## Exercise objective
Look through the records that follow and state how many lines hold the word "Marion", without adding anything.

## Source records
-------------------------
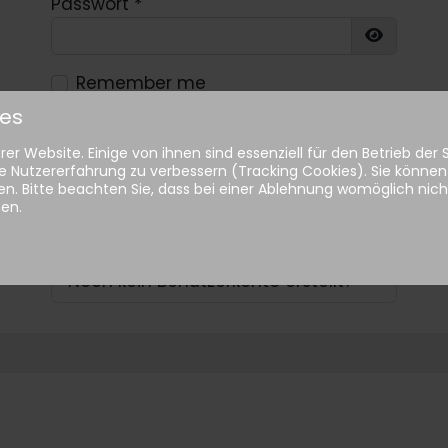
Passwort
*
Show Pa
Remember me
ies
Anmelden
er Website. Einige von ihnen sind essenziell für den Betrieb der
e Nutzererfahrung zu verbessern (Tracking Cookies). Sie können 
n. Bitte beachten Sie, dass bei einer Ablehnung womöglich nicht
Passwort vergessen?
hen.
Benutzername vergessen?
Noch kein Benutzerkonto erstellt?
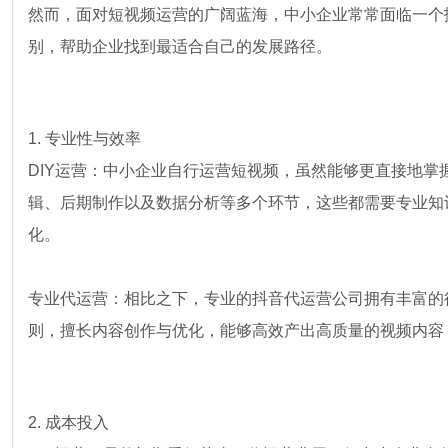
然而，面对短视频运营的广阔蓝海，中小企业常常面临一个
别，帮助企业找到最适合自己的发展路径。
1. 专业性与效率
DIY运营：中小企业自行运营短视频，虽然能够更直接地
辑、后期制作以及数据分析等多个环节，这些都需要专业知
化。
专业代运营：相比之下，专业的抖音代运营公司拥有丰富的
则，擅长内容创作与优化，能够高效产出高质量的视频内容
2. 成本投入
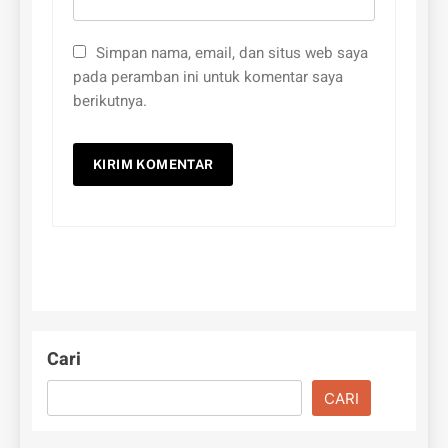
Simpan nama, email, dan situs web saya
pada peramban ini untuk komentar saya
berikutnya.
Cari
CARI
-------------------------
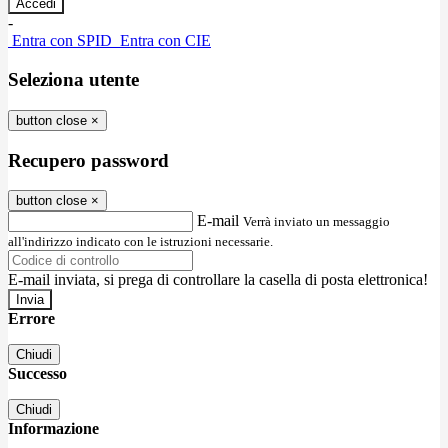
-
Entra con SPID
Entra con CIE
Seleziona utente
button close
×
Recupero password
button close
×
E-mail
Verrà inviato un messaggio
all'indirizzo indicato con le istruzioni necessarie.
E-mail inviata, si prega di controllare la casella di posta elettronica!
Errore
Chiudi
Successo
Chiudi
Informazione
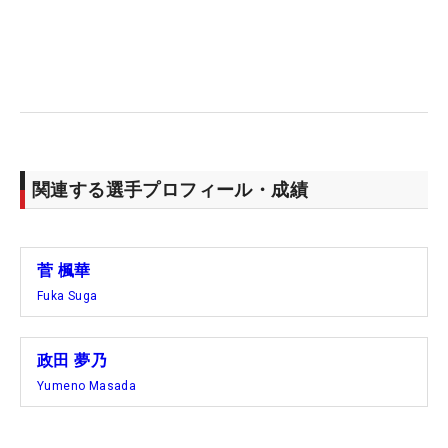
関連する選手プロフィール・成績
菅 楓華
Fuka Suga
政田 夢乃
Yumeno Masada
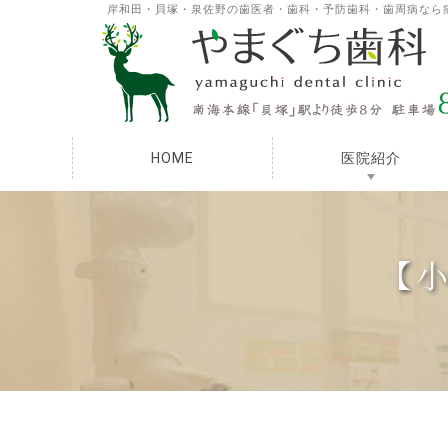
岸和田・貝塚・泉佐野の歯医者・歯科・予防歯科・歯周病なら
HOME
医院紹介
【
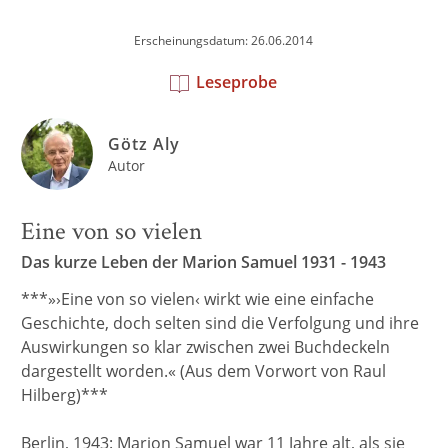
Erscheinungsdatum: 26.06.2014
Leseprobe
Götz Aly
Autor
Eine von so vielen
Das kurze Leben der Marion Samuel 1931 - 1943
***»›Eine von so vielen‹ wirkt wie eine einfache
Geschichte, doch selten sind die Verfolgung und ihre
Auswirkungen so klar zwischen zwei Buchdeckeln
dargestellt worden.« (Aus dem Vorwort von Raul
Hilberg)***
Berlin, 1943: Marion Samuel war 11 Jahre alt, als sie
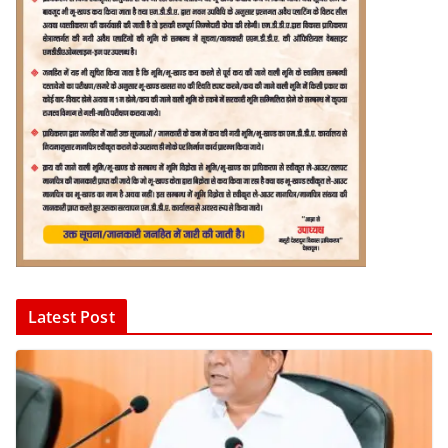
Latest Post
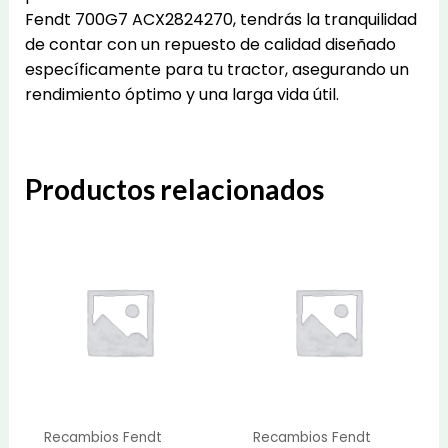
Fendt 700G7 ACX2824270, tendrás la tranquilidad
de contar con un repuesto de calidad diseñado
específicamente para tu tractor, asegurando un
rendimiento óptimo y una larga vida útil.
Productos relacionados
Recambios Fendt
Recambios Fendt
-------------------------
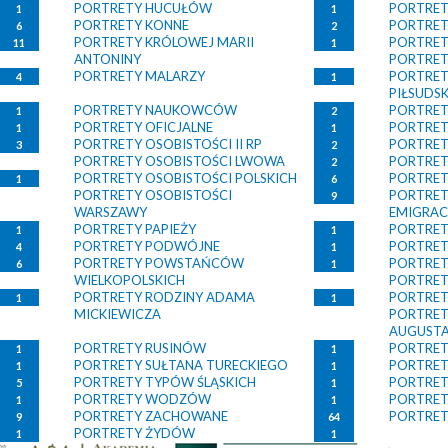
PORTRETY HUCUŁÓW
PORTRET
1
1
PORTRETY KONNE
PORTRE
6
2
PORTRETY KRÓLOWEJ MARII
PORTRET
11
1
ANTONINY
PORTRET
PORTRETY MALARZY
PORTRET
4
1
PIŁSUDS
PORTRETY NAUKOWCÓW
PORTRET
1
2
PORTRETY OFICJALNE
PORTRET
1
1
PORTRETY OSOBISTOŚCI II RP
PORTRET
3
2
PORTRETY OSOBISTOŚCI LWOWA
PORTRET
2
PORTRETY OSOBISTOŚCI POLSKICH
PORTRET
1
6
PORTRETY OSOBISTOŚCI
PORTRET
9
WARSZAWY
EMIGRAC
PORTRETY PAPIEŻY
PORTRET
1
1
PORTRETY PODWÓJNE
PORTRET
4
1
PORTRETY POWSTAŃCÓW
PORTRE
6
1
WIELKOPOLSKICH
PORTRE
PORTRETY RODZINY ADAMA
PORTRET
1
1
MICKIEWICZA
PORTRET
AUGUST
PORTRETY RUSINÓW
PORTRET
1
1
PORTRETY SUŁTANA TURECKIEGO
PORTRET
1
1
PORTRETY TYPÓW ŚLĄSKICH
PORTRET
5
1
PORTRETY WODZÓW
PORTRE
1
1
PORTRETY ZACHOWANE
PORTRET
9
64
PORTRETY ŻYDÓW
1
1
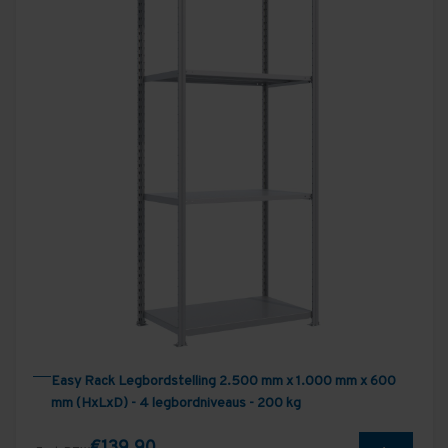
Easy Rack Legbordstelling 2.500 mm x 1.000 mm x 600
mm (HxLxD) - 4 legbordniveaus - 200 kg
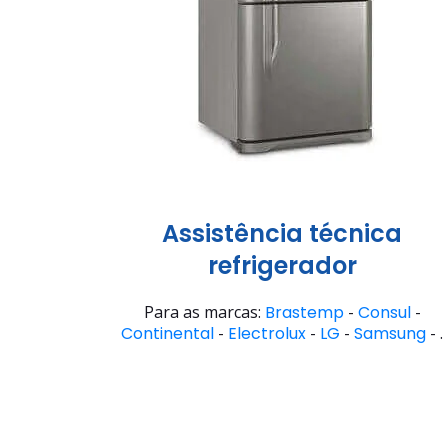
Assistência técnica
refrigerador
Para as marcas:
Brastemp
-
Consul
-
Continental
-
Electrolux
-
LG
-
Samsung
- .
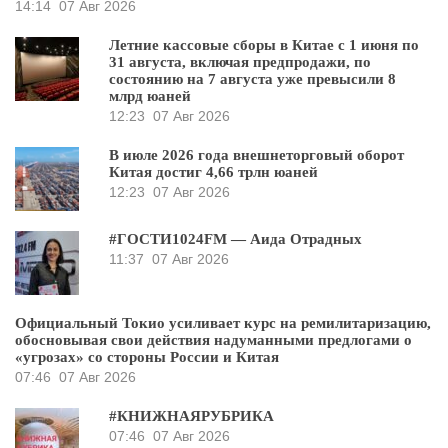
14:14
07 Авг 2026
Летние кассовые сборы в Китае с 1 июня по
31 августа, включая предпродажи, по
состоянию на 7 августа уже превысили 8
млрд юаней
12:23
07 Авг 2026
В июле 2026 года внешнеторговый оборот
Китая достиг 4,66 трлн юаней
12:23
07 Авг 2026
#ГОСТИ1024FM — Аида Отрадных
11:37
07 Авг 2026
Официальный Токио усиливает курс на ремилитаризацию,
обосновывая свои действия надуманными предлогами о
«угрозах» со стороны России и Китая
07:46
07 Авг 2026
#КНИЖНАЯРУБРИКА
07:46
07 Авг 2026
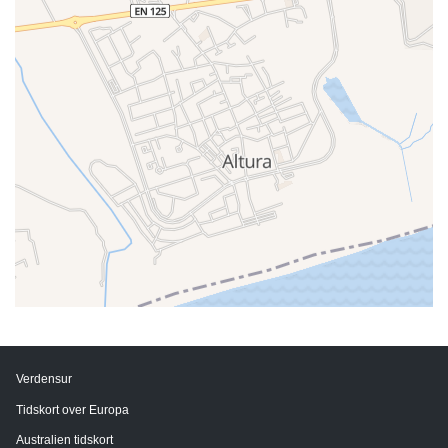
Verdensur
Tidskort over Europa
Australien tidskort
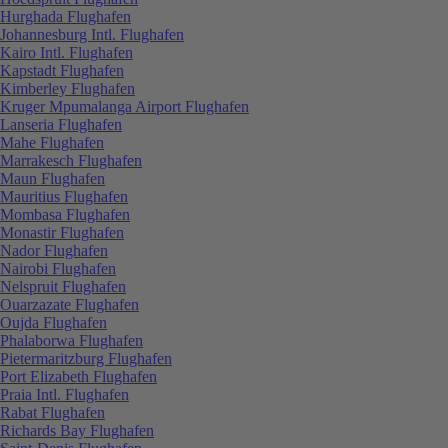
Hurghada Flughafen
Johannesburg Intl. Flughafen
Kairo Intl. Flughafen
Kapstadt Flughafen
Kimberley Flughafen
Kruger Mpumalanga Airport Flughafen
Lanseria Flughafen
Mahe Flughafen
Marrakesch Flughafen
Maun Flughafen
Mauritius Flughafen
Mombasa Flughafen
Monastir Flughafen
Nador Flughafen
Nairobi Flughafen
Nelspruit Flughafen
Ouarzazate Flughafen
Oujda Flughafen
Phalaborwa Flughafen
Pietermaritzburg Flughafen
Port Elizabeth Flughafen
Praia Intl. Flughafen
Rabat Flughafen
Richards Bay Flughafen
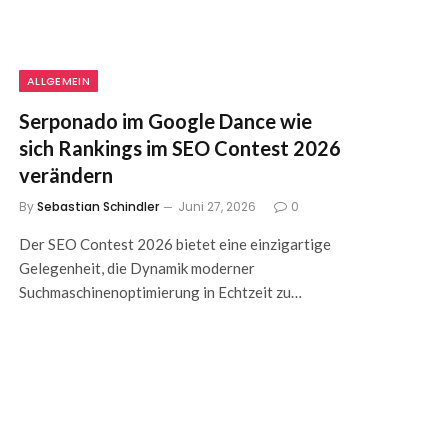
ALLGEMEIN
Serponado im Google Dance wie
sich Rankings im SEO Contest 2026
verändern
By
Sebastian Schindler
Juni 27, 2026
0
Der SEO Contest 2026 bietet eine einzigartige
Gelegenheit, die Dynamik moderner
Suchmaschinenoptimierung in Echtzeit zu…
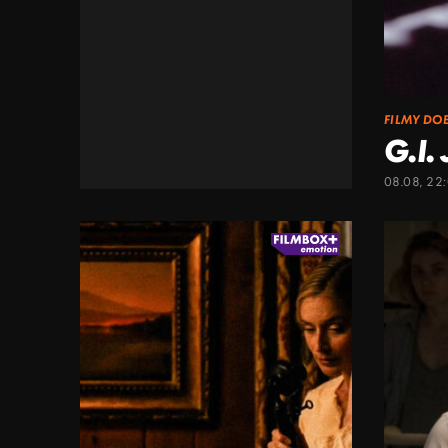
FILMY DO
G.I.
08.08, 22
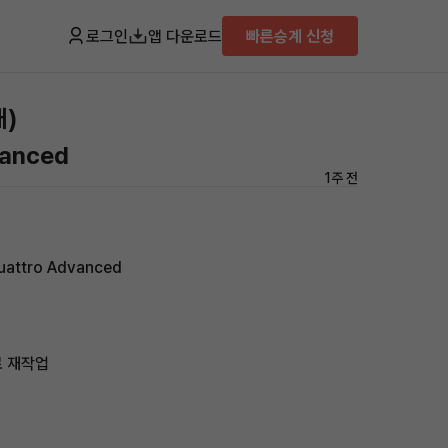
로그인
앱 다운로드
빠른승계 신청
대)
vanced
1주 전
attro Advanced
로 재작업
-------------------------
## Written solution
2